Stored data entries:
Segment Open
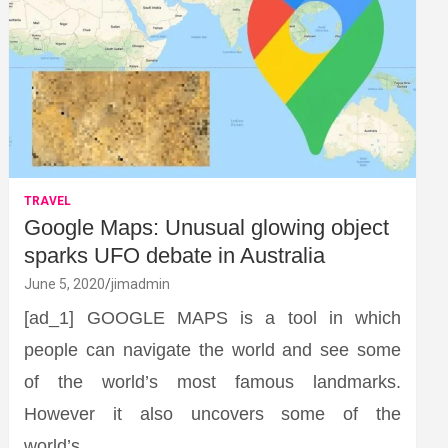
TRAVEL
Google Maps: Unusual glowing object
sparks UFO debate in Australia
June 5, 2020
jimadmin
[ad_1] GOOGLE MAPS is a tool in which
people can navigate the world and see some
of the world’s most famous landmarks.
However it also uncovers some of the
world’s…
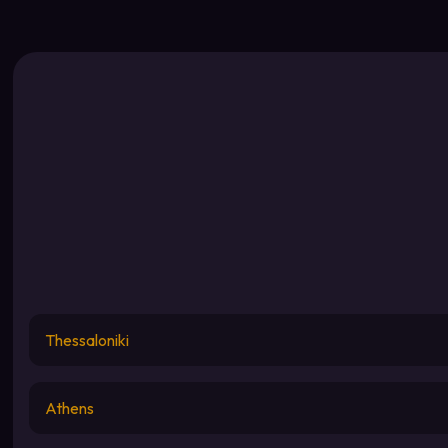
Thessaloniki
Athens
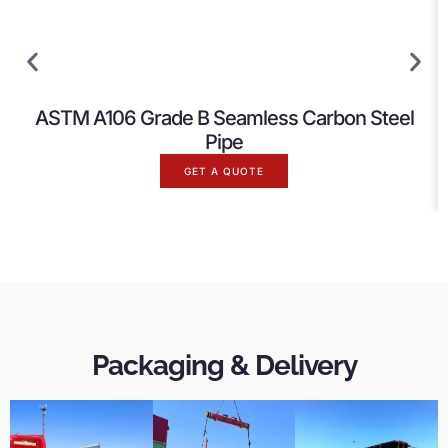
ASTM A106 Grade B Seamless Carbon Steel
Pipe
GET A QUOTE
Packaging & Delivery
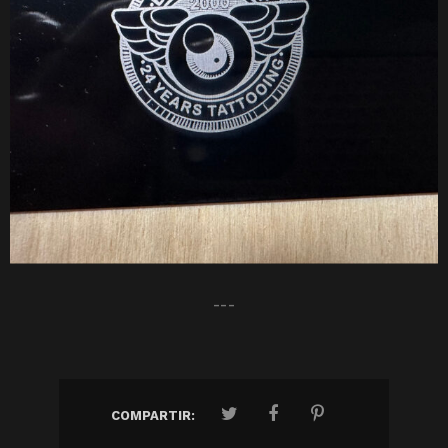
---
COMPARTIR:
Segment Closed
• **PROBLEM DETAILS**: Leave out the pictures and reproduce the rest of the records exactly.

• **EXPECTED ANSWER**:
TRAVEL
Google Maps: Unusual glowing object
sparks UFO debate in Australia
June 5, 2020
jimadmin
[ad_1] GOOGLE MAPS is a tool in which
people can navigate the world and see some
of the world’s most famous landmarks.
However it also uncovers some of the
world’s…
Thessaloniki
Athens
ASTM A106 Grade B Seamless Carbon Steel
Pipe
GET A QUOTE
Packaging & Delivery
---
COMPARTIR:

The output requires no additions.